И, к сожалению, не выглядит оптимистично как настоящее, так и будущее. Перемещение средств массовой информации из мира печатной бумаги в мир электроники дает новые возможности передачи, а также огромные возможности для ее управления. Манипуляции со всеми видами контента – они вошли в качество совершенно другого масштаба. Еще худшие прогнозы должны быть связаны с грядущими временами искусственного интеллекта, что может означать умножение бесценной производительности не в десятки или сотни, а в тысячи раз. И помните, что такое интеллект без человеческой эмпатии. Самый острый человеческий ум, отсутствие сострадания которого является психопатом. И искусственный интеллект, конечно, не будет иметь сочувствия. To
Так что, возможно, мы уже приближаемся к эпохе, в которой надзор за человеческими умами будет возложен на самых безжалостных и в то же время несравненно более эффективных, чем все предыдущие.

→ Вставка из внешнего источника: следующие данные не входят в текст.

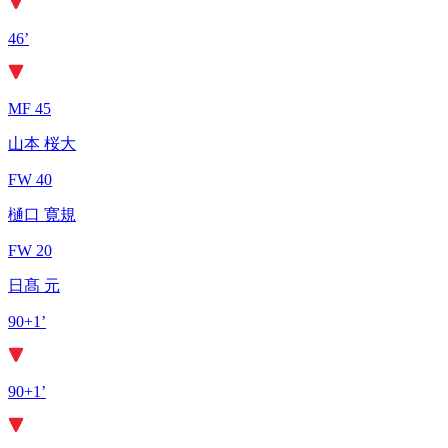
46’
MF 45
山本 桜大
FW 40
樋口 寛規
FW 20
日髙 元
90+1’
90+1’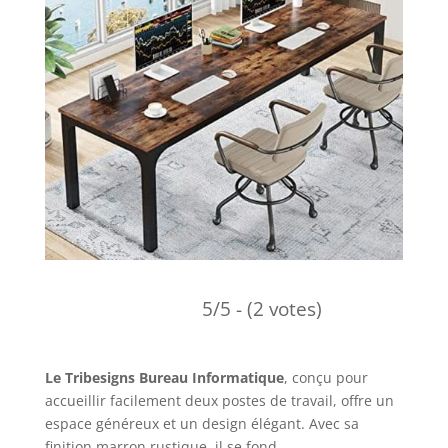
5/5 - (2 votes)
Le Tribesigns Bureau Informatique
, conçu pour
accueillir facilement deux postes de travail, offre un
espace généreux et un design élégant. Avec sa
finition marron rustique, il se fond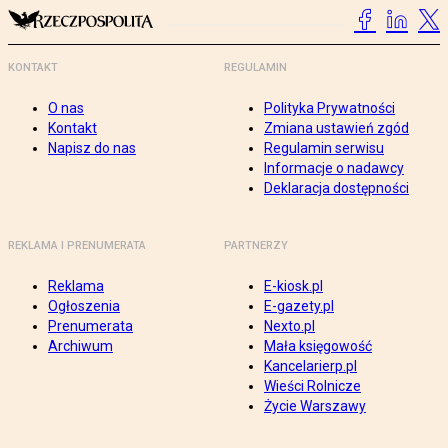
KONTAKT
REGULAMIN
O nas
Polityka Prywatności
Kontakt
Zmiana ustawień zgód
Napisz do nas
Regulamin serwisu
Informacje o nadawcy
Deklaracja dostępności
REKLAMA I PRENUMERATA
PARTNERZY
Reklama
E-kiosk.pl
Ogłoszenia
E-gazety.pl
Prenumerata
Nexto.pl
Archiwum
Mała księgowość
Kancelarierp.pl
Wieści Rolnicze
Życie Warszawy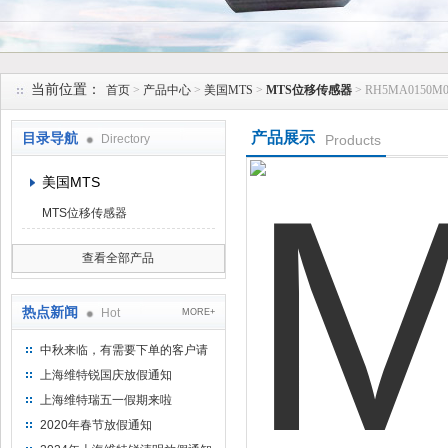
上海维特锐实业发展有限公司
当前位置：
首页
>
产品中心
>
美国MTS
>
MTS位移传感器
> RH5MA0150
产品展示
目录导航
Directory
Products
美国MTS
MTS位移传感器
查看全部产品
热点新闻
Hot
MORE+
中秋来临，有需要下单的客户请
提前下单
上海维特锐国庆放假通知
上海维特瑞五一假期来啦
2020年春节放假通知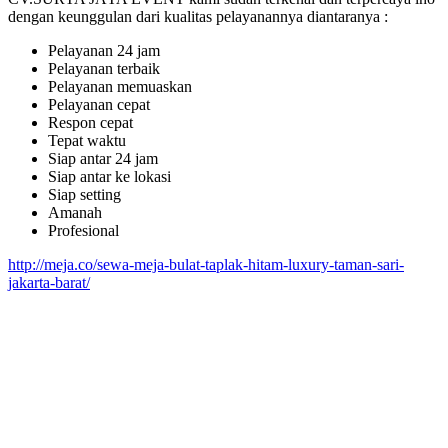
dengan keunggulan dari kualitas pelayanannya diantaranya :
Pelayanan 24 jam
Pelayanan terbaik
Pelayanan memuaskan
Pelayanan cepat
Respon cepat
Tepat waktu
Siap antar 24 jam
Siap antar ke lokasi
Siap setting
Amanah
Profesional
http://meja.co/sewa-meja-bulat-taplak-hitam-luxury-taman-sari-
jakarta-barat/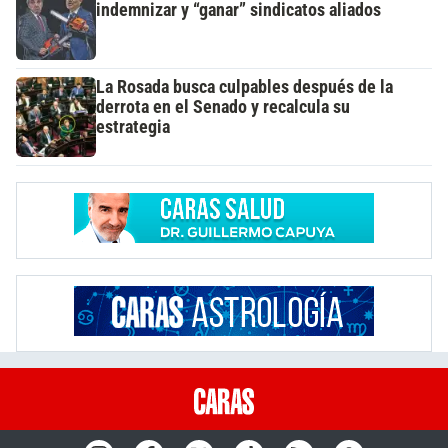
indemnizar y “ganar” sindicatos aliados
La Rosada busca culpables después de la
derrota en el Senado y recalcula su
estrategia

Книга Якуба Мацеевского содержит в своем названии слово «история», но в наибольшей степени она повествует о том, что является для нас самым современным. И опасности ближайшего будущего, которые уже поднимаются над нами. Если мы мечтаем о какой-то свободе, если рассчитываем на какую-то субъективность в мире приближения к завтрашнему дню — нам абсолютно необходимо знать и основательно думать об «Истории цензуры» Якуба Мацеевского.